Dataset entries
────────────────

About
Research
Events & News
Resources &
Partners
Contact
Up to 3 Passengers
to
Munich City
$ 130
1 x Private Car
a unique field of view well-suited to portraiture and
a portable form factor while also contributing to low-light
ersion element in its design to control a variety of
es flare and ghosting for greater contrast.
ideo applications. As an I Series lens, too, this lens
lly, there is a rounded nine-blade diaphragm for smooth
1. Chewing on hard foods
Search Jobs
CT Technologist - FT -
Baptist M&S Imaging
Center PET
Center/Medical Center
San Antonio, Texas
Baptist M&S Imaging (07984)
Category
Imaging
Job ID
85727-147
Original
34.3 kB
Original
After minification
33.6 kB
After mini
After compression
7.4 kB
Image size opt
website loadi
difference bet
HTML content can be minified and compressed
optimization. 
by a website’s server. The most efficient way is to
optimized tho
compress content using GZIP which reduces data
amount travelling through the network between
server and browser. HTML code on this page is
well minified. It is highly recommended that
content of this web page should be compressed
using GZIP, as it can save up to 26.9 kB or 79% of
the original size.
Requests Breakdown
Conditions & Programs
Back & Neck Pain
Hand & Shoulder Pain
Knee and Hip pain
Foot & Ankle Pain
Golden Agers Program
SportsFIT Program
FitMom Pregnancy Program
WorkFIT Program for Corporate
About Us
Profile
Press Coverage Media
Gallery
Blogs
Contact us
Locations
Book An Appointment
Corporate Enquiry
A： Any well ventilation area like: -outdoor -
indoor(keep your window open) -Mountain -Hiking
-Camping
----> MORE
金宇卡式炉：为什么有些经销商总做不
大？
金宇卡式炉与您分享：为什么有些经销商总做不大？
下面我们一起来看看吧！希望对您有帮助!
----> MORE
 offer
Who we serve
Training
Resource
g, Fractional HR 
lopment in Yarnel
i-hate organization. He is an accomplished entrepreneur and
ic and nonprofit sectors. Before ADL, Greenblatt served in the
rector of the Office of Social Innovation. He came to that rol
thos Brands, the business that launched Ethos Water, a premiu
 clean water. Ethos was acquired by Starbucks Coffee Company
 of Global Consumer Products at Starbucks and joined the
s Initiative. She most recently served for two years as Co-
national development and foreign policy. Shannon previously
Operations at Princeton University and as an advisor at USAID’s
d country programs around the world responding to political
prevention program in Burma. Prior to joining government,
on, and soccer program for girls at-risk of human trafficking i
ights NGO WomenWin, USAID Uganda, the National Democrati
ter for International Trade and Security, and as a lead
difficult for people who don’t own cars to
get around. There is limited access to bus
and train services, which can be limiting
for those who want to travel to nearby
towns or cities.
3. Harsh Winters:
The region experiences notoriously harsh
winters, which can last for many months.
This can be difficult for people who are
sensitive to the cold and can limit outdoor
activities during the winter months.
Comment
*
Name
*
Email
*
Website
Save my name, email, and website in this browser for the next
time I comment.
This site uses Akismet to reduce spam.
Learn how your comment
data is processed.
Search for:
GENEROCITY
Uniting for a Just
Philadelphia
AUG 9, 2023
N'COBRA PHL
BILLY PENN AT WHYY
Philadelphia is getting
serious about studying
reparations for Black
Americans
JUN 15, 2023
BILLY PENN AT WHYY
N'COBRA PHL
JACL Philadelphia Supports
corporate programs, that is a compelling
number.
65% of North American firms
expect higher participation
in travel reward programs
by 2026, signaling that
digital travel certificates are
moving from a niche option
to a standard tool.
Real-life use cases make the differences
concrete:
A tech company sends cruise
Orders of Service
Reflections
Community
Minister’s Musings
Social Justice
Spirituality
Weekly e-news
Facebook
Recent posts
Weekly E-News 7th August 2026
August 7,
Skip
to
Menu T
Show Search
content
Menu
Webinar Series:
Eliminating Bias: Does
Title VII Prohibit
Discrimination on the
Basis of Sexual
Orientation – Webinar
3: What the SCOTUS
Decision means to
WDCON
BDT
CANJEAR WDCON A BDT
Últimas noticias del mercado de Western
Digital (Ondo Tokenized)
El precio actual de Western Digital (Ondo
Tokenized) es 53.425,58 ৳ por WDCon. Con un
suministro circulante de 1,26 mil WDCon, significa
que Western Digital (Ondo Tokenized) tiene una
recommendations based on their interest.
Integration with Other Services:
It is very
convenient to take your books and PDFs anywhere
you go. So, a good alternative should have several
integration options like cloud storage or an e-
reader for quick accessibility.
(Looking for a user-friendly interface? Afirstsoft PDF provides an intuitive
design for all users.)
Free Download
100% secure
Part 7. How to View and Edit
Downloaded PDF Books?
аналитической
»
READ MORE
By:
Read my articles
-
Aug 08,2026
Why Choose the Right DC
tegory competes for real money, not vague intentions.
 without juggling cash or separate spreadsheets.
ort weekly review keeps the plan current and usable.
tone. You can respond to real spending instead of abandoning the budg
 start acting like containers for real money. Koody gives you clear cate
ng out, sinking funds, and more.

────────────────

§ **EXERCISE DIRECTIONS**
Write out again every entry above, exactly as given.

§ **WRITTEN SOLUTION**
About
Research
Events & News
Resources &
Partners
Contact
Up to 3 Passengers
to
Munich City
$ 130
1 x Private Car
a unique field of view well-suited to portraiture and
a portable form factor while also contributing to low-light
ersion element in its design to control a variety of
es flare and ghosting for greater contrast.
ideo applications. As an I Series lens, too, this lens
lly, there is a rounded nine-blade diaphragm for smooth
1. Chewing on hard foods
Search Jobs
CT Technologist - FT -
Baptist M&S Imaging
Center PET
Center/Medical Center
San Antonio, Texas
Baptist M&S Imaging (07984)
Category
Imaging
Job ID
85727-147
Original
34.3 kB
Original
After minification
33.6 kB
After mini
After compression
7.4 kB
Image size opt
website loadi
difference bet
HTML content can be minified and compressed
optimization. 
by a website’s server. The most efficient way is to
optimized tho
compress content using GZIP which reduces data
amount travelling through the network between
server and browser. HTML code on this page is
well minified. It is highly recommended that
content of this web page should be compressed
using GZIP, as it can save up to 26.9 kB or 79% of
the original size.
Requests Breakdown
Conditions & Programs
Back & Neck Pain
Hand & Shoulder Pain
Knee and Hip pain
Foot & Ankle Pain
Golden Agers Program
SportsFIT Program
FitMom Pregnancy Program
WorkFIT Program for Corporate
About Us
Profile
Press Coverage Media
Gallery
Blogs
Contact us
Locations
Book An Appointment
Corporate Enquiry
A： Any well ventilation area like: -outdoor -
indoor(keep your window open) -Mountain -Hiking
-Camping
----> MORE
金宇卡式炉：为什么有些经销商总做不
大？
金宇卡式炉与您分享：为什么有些经销商总做不大？
下面我们一起来看看吧！希望对您有帮助!
----> MORE
 offer
Who we serve
Training
Resource
g, Fractional HR 
lopment in Yarnel
i-hate organization. He is an accomplished entrepreneur and
ic and nonprofit sectors. Before ADL, Greenblatt served in the
rector of the Office of Social Innovation. He came to that rol
thos Brands, the business that launched Ethos Water, a premiu
 clean water. Ethos was acquired by Starbucks Coffee Company
 of Global Consumer Products at Starbucks and joined the
s Initiative. She most recently served for two years as Co-
national development and foreign policy. Shannon previously
Operations at Princeton University and as an advisor at USAID’s
d country programs around the world responding to political
prevention program in Burma. Prior to joining government,
on, and soccer program for girls at-risk of human trafficking i
ights NGO WomenWin, USAID Uganda, the National Democrati
ter for International Trade and Security, and as a lead
difficult for people who don’t own cars to
get around. There is limited access to bus
and train services, which can be limiting
for those who want to travel to nearby
towns or cities.
3. Harsh Winters:
The region experiences notoriously harsh
winters, which can last for many months.
This can be difficult for people who are
sensitive to the cold and can limit outdoor
activities during the winter months.
Comment
*
Name
*
Email
*
Website
Save my name, email, and website in this browser for the next
time I comment.
This site uses Akismet to reduce spam.
Learn how your comment
data is processed.
Search for:
GENEROCITY
Uniting for a Just
Philadelphia
AUG 9, 2023
N'COBRA PHL
BILLY PENN AT WHYY
Philadelphia is getting
serious about studying
reparations for Black
Americans
JUN 15, 2023
BILLY PENN AT WHYY
N'COBRA PHL
JACL Philadelphia Supports
corporate programs, that is a compelling
number.
65% of North American firms
expect higher participation
in travel reward programs
by 2026, signaling that
digital travel certificates are
moving from a niche option
to a standard tool.
Real-life use cases make the differences
concrete:
A tech company sends cruise
Orders of Service
Reflections
Community
Minister’s Musings
Social Justice
Spirituality
Weekly e-news
Facebook
Recent posts
Weekly E-News 7th August 2026
August 7,
Skip
to
Menu T
Show Search
content
Menu
Webinar Series:
Eliminating Bias: Does
Title VII Prohibit
Discrimination on the
Basis of Sexual
Orientation – Webinar
3: What the SCOTUS
Decision means to
WDCON
BDT
CANJEAR WDCON A BDT
Últimas noticias del mercado de Western
Digital (Ondo Tokenized)
El precio actual de Western Digital (Ondo
Tokenized) es 53.425,58 ৳ por WDCon. Con un
suministro circulante de 1,26 mil WDCon, significa
que Western Digital (Ondo Tokenized) tiene una
recommendations based on their interest.
Integration with Other Services:
It is very
convenient to take your books and PDFs anywhere
you go. So, a good alternative should have several
integration options like cloud storage or an e-
reader for quick accessibility.
(Looking for a user-friendly interface? Afirstsoft PDF provides an intuitive
design for all users.)
Free Download
100% secure
Part 7. How to View and Edit
Downloaded PDF Books?
аналитической
»
READ MORE
By:
Read my articles
-
Aug 08,2026
Why Choose the Right DC
tegory competes for real money, not vague intentions.
 without juggling cash or separate spreadsheets.
ort weekly review keeps the plan current and usable.
tone. You can respond to real spending instead of abandoning the budg
 start acting like containers for real money. Koody gives you clear cate
ng out, sinking funds, and more.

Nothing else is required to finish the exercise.